Pretty Little Head
usical theatre is a form of theatre combining music, songs, spoken dialogue, and dance. The emotional content of the piece—humor, pathos, love, anger—as well as the story itself, is communicated through the words, music, movement, and technical aspects of the entertainment as an integrated whole.
Nellie McKay is a form of singer-songwriter combining music, forays into the theatre, political activism, and hissy fits aimed at former labels. The emotional content of her career—humor, pathos, preciousness, and detachment—as well as the stories themselves, are communicated through cocktail bar piano rock interspersed randomly with hip-hop, cheerleader chants, bhangra middle-eights, and moonshine banjo riffs as an integrated whole.
It’s been well over two years since Get Away from Me. And sure, Nellie McKay had a meltdown with her label, gave up music for a short while to try her luck on Broadway, and settled on a more subtle shade of golden brown for her hair. But honestly? It's the same McKay on Pretty Little Head. Still the same pretensions, still the same confusions, still the same ability to overcome her own self-imposed handicaps to put out an absolute killer of an album.
Yes, those handicaps: McKay is a uniquely irritating performer. Her magpie swoop of genres and musical styles isn't about a wide-ranging love of music, or matching the sound to the song, or even about playing a character: she does it because she can. In another time and place, she'd have made a hell of a “Whose Line Is It Anyway?” competitor. And like any great character actor, you learn nothing about McKay through listening to her music—she's always hiding behind a thick theatrical mask of smirk. Even on a track like “Mama and Me,” a skittish rap flow about motherly love that disintegrates into the world's most polite noize track and a plea for euthanization ends with a wry giggle, corpsing if you will.

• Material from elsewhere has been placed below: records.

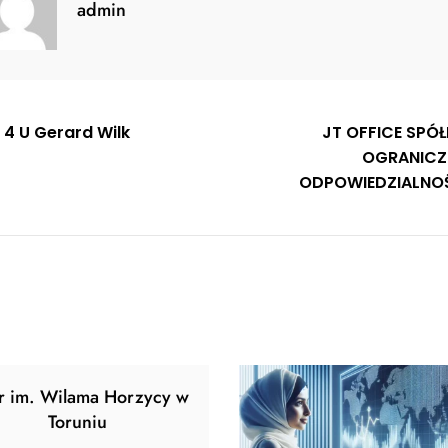
admin
gacja
 4 U Gerard Wilk
JT OFFICE SPÓŁ
OGRANIC
u
ODPOWIEDZIALNO
tr im. Wilama Horzycy w
Toruniu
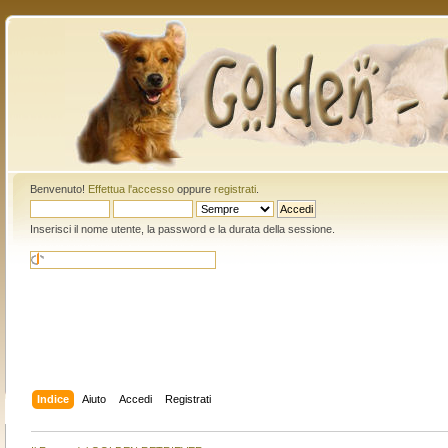
Benvenuto!
Effettua l'accesso
oppure
registrati
.
Inserisci il nome utente, la password e la durata della sessione.
Indice
Aiuto
Accedi
Registrati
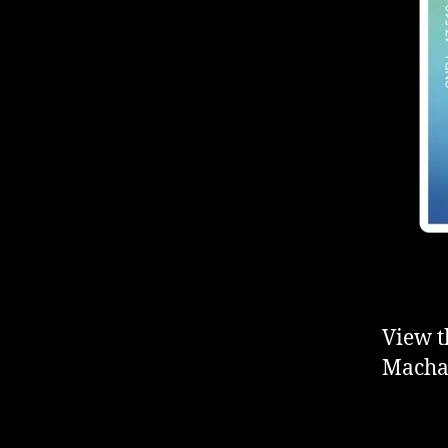
View t
Macha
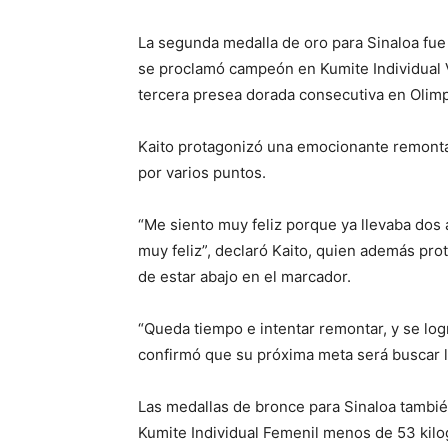
La segunda medalla de oro para Sinaloa fue
se proclamó campeón en Kumite Individual 
tercera presea dorada consecutiva en Olimp
Kaito protagonizó una emocionante remontad
por varios puntos.
“Me siento muy feliz porque ya llevaba dos 
muy feliz”, declaró Kaito, quien además pro
de estar abajo en el marcador.
“Queda tiempo e intentar remontar, y se log
confirmó que su próxima meta será buscar 
Las medallas de bronce para Sinaloa tambié
Kumite Individual Femenil menos de 53 kilo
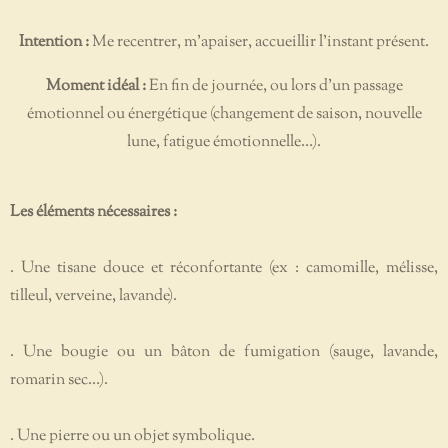
Intention :
Me recentrer, m’apaiser, accueillir l’instant présent.
Moment idéal :
En fin de journée, ou lors d’un passage
émotionnel ou énergétique (changement de saison, nouvelle
lune, fatigue émotionnelle…).
Les éléments nécessaires :
. Une tisane douce et réconfortante (ex : camomille, mélisse,
tilleul, verveine, lavande).
. Une bougie ou un bâton de fumigation (sauge, lavande,
romarin sec…).
. Une pierre ou un objet symbolique.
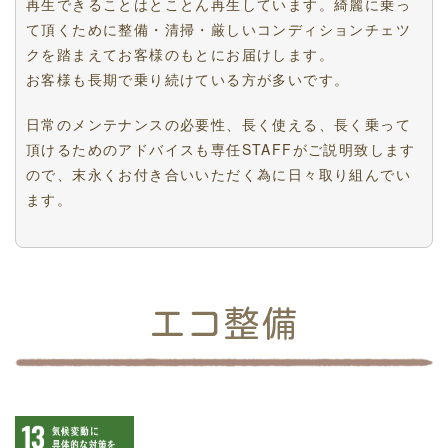
再生できることはとことん再生しています。綺麗に乗っ
て頂くために整備・清掃・厳しいコンディションチェツ
クを踏まえてお客様のもとにお届けします。
お客様も長期で乗り続けている方が多いです。
日常のメンテナンスの必要性、長く使える、長く乗って
頂けるためのアドバイスも専任STAFFがご説明致します
ので、末永くお付き合いいただく為に日々取り組んでい
ます。
エコ整備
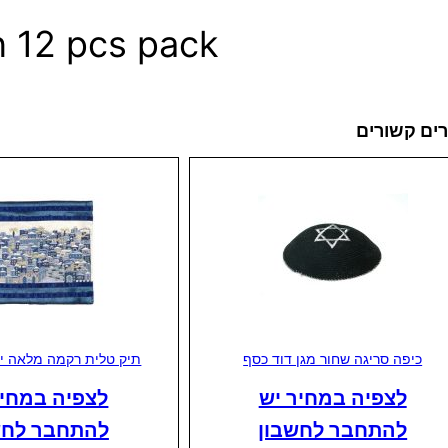
 12 pcs pack
ים קשורים
כיפה סריגה שחור מגן דוד כסף
תיק טלית רקמה מלאה יר
לצפיה במחיר יש
לצפיה במחיר
להתחבר לחשבון
להתחבר לחש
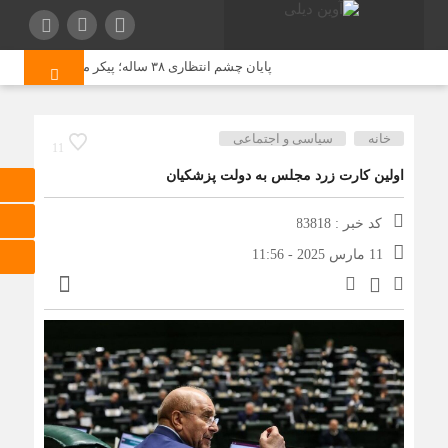
پایان چشم انتظاری ۳۸ ساله؛ پیکر مطهر مصیب پیری زیرکوهی شناسایی شد
خانه
سیاسی و اجتماعی
11
اولین کارت زرد مجلس به دولت پزشکیان
کد خبر : 83818
11 مارس 2025 - 11:56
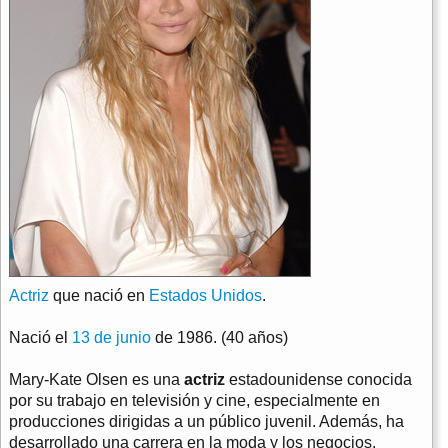
Actriz
que nació en
Estados Unidos
.
Nació el
13 de junio
de 1986. (40 años)
Mary-Kate Olsen es una
actriz
estadounidense conocida
por su trabajo en televisión y cine, especialmente en
producciones dirigidas a un público juvenil. Además, ha
desarrollado una carrera en la moda y los negocios.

Pretty Little Head differs from Get Away from Me in one specific way: whereas GAFM brought the influence of musicals kicking and screaming into the world of modern-day indie (Think “Clonie,” think “David,” think “It's a Pose”), PLH disperses with the indie part. This album is the OST to a musical with no plot. McKay’s well-publicized divorce from Columbia came about, in part, because they weren't prepared to release a double album. You can understand McKay's concern: who'd buy a cast recording with only 12 tracks?
This cast recording is better than the proposed Columbia version anyway. A song like “Columbia Is Bleeding,” when first heard last December, came across as a mere trifle, a loosely political song sung by a singer waiting for her first coffee of the day. In its full, McKay-authorized version, it's a brutal curb-stomp, marionette marching bands undergirding McKay’s bile-laden vocals. It also marks possibly the only ever protest song to use the term “macking on that ass.”
There's a duet with Cyndi Lauper as well: it’s called “Bee Charmer” and it shoehorns an 80s power-ballad chorus into a song that didn't really need it (but is all the better for it). The interplay between Lauper and McKay, with the latter reacting to the end of each line (“Feeling like an antelope on a nature show” “Oh no!”) brings back to mind those halcyon days of late 90s rap when every line ended with a cartoon sound effect.
“Real Life” runs on the distilled power of oh-so-many mid-90s piano-based alternative rock bands minus the smugness. “I Will Be There” is a Polynesian jazz rendition of Pulp’s “Babies,” and “Lali Est Parrisseux” is in French. Every song has a gimmick: banjos, yodelling, being the imaginary soundtrack to a Jennifer Aniston romcom, k.d. lang turning up and not adding much... Don’t hate the gimmick. Hate the fact that McKay pulls it off. She’s the jobbing actress that has to turn her hand to anything she can get—showcasing her demonstrable range at every turn.
“Old Enough” ends the album with its two minutes of plinky organ and McKay telling us about a woman coming to terms with maturity and the opportunities it offers her. “Never thought I'd live to be old enough...,” she sings, cutting off in mid-sentence and exiting stage right before she finishes the thought. Guess we’ll have to wait another 30 months for the next performance. If she keeps up this pace, it'll be more than worth it.